No inference should be drawn from any provision of this notice concerning any other provision of § 4980H or any other provision of the Affordable Care Act.

VII. DRAFTING INFORMATION

The principal author of this notice is Mireille Khoury of the Office of Division Counsel/Associate Chief Counsel (Tax Exempt and Government Entities). For further information regarding this notice, contact Ms. Khoury at (202) 622-6080 (not a toll-free call).



[1] Notice 2012-59, DOL Technical Release 2012-02 and HHS Bulletin titled Guidance on 90-Day Waiting Period Limitation under Public Health Service Act § 2708.

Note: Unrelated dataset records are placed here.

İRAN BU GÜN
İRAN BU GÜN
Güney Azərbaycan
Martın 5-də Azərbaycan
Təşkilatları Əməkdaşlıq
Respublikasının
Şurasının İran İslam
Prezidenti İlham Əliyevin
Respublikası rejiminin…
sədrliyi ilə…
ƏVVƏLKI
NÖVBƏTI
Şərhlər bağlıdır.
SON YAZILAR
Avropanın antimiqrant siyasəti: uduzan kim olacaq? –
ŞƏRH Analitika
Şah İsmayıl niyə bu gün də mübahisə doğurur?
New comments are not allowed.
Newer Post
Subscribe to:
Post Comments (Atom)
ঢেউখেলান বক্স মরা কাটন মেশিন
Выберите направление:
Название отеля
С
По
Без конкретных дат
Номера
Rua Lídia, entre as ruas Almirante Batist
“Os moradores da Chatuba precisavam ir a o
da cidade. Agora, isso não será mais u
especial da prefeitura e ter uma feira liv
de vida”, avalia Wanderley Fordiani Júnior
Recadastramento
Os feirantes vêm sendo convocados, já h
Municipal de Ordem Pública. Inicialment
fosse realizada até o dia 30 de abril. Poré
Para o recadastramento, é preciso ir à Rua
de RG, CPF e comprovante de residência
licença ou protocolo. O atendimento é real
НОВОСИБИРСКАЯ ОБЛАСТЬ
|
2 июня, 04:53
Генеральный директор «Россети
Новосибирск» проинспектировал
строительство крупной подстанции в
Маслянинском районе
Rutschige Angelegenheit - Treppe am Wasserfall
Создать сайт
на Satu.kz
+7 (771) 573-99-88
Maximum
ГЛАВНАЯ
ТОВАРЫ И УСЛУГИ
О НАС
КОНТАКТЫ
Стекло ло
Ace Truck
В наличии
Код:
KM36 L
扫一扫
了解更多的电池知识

[2] Section 4980H was further amended by section 1858(b)(4) of the Department of Defense and Full-Year Continuing Appropriations Act, 2011 (enacted April 15, 2011, Pub. L. No. 112-10), effective for months beginning after December 31, 2013.

[3] Minimum essential coverage is defined in § 5000A(f) of the Code. The definition of “eligible employer-sponsored plan” in § 5000A(f)(2) applies for purposes of § 4980H.

[4] For this purpose, proposed regulations are expected to provide (as stated in Notice 2011-36) that 130 hours of service in a calendar month would be treated as the monthly equivalent of 30 hours of service per week.

[5] The Affordable Care Act adds section 715(a)(1) to the Employee Retirement Income Security Act (ERISA) and section 9815(a)(1) to the Code to incorporate the provisions of part A of title XXVII of the PHS Act into ERISA and the Code, and to make them applicable to group health plans and health insurance issuers providing health insurance coverage in connection with group health plans. The PHS Act sections incorporated by these references are sections 2701 through 2728. Accordingly, PHS Act § 2708 is subject to shared interpretive jurisdiction by DOL, HHS, and Treasury.

[6] 26 CFR 54.9801-3(a)(3)(iii), 29 CFR 2590.701-3(a)(3)(iii), 45 CFR 146.111(a)(3)(iii).

[7] Simultaneously with the issuance of Notice 2012-17, DOL and HHS issued parallel guidance. See DOL Technical Release 2012-01 and HHS FAQs issued February 9, 2012.

[8] In these circumstances, allowing a stability period to exceed the initial measurement period by one month is intended to give additional flexibility to employers that wish to use a 12-month stability period for new variable hour and seasonal employees and an administrative period that exceeds one month. To that end, such an employer could use an 11-month initial measurement period (in lieu of the 12-month initial measurement period that would otherwise be required) and still comply with the general rule that the initial measurement period and administrative period combined may not extend beyond the last day of the first calendar month beginning on or after the one-year anniversary of the employee’s start date.